§ **Aim of the exercise**:
Take each line from the material below that includes the string "This" and copy it.

§ **Records shown**:
--- START ---

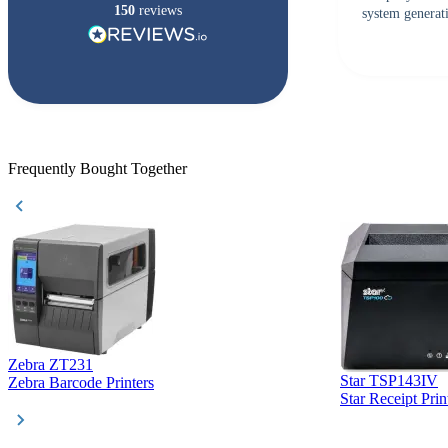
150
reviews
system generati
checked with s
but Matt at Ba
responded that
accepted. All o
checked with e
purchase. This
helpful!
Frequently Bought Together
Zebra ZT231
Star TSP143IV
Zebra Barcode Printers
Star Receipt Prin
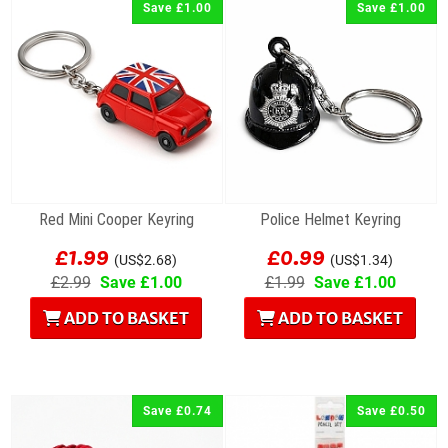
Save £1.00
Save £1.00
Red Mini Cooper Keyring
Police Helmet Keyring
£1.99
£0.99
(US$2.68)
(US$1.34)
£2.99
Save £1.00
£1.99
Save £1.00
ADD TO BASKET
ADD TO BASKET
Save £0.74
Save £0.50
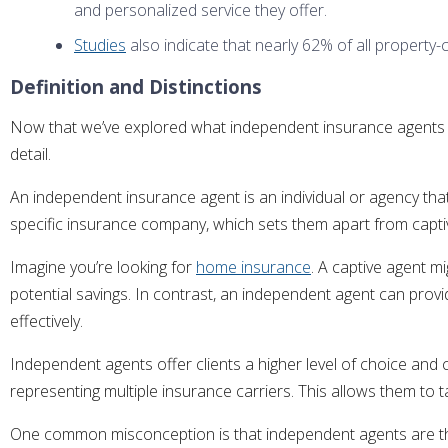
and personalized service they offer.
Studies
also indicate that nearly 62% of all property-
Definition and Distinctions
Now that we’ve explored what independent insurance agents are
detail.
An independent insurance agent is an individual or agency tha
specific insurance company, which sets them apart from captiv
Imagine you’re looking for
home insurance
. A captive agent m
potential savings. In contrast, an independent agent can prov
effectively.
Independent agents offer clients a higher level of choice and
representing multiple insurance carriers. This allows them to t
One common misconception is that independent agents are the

--- END ---

§ **Response box**:
purchase. This
representing multiple insurance carriers. This allows them to t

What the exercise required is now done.